If you are interested in writing one for us, please get in touch.

By Marie James, parent and carer

My youngest son, Trystan is 36 years old and lives at home with his dad and me. When he was only eight months of age, he was diagnosed with Tuberous Sclerosis Complex (TSC). Our hopes and dreams for him were instantly shattered. His care needs are 24/7, our lives entwined. The fine line between being parents and his carers, blurred. 

Tuberous Sclerosis Complex (TSC) is a genetic condition that can lead to growths in various organs of the body, most commonly affected are the brain, eyes, heart, kidneys, skin and lungs. The impact of TSC varies considerably.


On diagnosis in 1987, we were told Trystan had multiple brain tumours, far too many to operate on. We were also told that there was nothing that could be done.  

We never forget those early days, the almost tangible fear of the unknown and all the 'what ifs'. The total lack of control over outcomes was overwhelming. Three decades on, it still can be. Adjusting to live our lives one day at a time hasn't been easy, but mostly has held us in good stead.
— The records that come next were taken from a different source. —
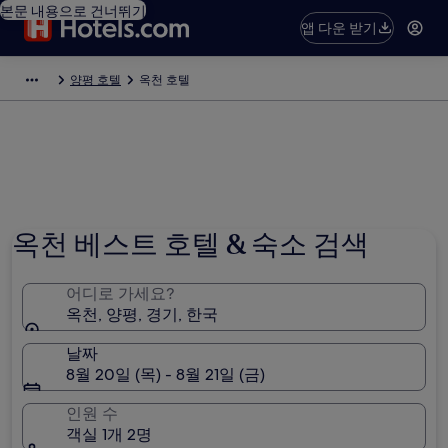
본문 내용으로 건너뛰기
앱 다운 받기
양평 호텔
옥천 호텔
사진 제공: G43
옥천 베스트 호텔 & 숙소 검색
어디로 가세요?
옥천, 양평, 경기, 한국
날짜
8월 20일 (목) - 8월 21일 (금)
인원 수
객실 1개 2명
We have become practiced thankfully in learning to make the most of the good and uneventful periods.

TSC manifestations may or may not be degenerative and there can be lifelong implications. For Trystan, like many others TSC means brain, heart, kidney and skin involvement. The first manifestation of TSC were the seizures; he has intractable epilepsy and a number of different seizure types. Over the years he has acquired multiple additional diagnosis including autism, intellectual disability, dysphagia and osteoporosis. He has hypertension and communication difficulties.    

The complex mix of all the health related issues are compounded by TSC associated neuropsychiatric disorders. In addition the concoction of required medications and Trystan's limited verbal skills means we are often second guessing interpretation of behaviours and potential underlying health issues. Trying to ensure that we do not miss any signs of root cause of issues and the unpredictability of seizures has left me hyper vigilant.

Each month 10 babies are born in the UK with Tuberous Sclerosis Complex. An estimated: 

  • One million people worldwide have TSC   

  • 500 with TSC in Wales

  • Some will be diagnosed with TSC very early in life whilst others may not be diagnosed until later childhood, adolescence or adulthood.


The diagnosis of a rare disease such as TSC is a sharp learning curve, especially when there is no known family history. Remarkable scientific developments over the last three decades, has made that leaning a continuous one. 

There was little understanding of TSC in the 80's. Thankfully the Tuberous Sclerosis Association (TSA) had already been established 10 years earlier and had some basic fact sheets; we went armed with these to all appointments. Engagements with professionals who showed interest in learning more to help us support Trystan were appreciated.  

Patients and their carers want, above all, to meet a health professional who has met someone with their condition before, who can talk about the condition and identify if something unusual is happening and to guide on treatment and support. There is a need for better mapping and signposting of existing services such as the TSC specialist clinics and to help find a clinician who has relevant special interests. 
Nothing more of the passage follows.